So you may want to pause the video if you want to remind yourselves what these words mean before pressing play to continue.

This lesson contains two learn cycles.

In the first learn cycle, we're going to focus on identifying correlation and types of correlation.

And then in the second learn cycle, we're going to focus on interpreting what correlation tells us about the data in different contexts.

Let's start off with identifying correlation.

Scatter graphs can be used to investigate the nature of a relationship between two variables.

Here we have four scatter graphs, labelled A, B, C, and D, and the points appear quite different in these four scatter graphs.

Which scatter graphs would suggest there is an association between the two variables? Pause the video while you think about this, and press play when you're ready to continue.

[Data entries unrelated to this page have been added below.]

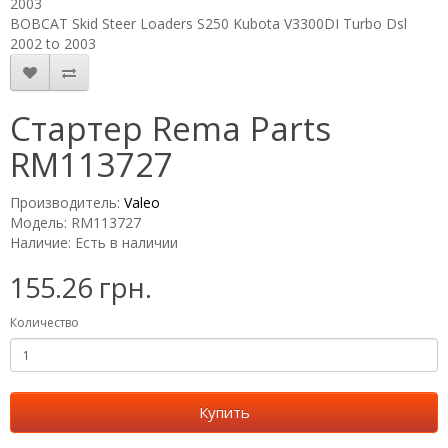
2003
BOBCAT Skid Steer Loaders S250 Kubota V3300DI Turbo Dsl
2002 to 2003
Стартер Rema Parts
RM113727
Производитель:
Valeo
Модель: RM113727
Наличие: Есть в наличии
155.26 грн.
Количество
Купить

Scatter graphs B, C and D, would suggest there is an association between its two variables, because the points seem to form a discernible shape or pattern.

With scatter graph A, the points are all over the place.

They seem to sort of be randomly placed around the graph, so that would suggest there's not so much of an association between those two variables.

But with scatter graphs B, C, and D, those points seem to form some kind of pathway through the graph, and leave certain parts of the graph without any points plotted whatsoever.

That would suggest that the variables in these scatter graphs are interacting with each other in some kind of way, and that they are associated with one another.

And an association between variables may be a linear association, or a non-linear association.

With scatter graphs B and C, we have a linear association, because the points appear to be forming a straight line.

With scatter graph D, we have a non-linear association between its variables, because the points seem to be forming a curve.

When the points appear to form a straight line, it suggests that the rate of change is constant throughout the data, and in these cases, there is correlation between the two variables.

So which scatter graphs here show correlation? Pause the video while you think about it, and press play when you're ready to continue.

Scatter graphs B and C show correlation.

And that's because the points appear to follow the path of a straight line, which means that the rate of change is pretty much constant throughout the data.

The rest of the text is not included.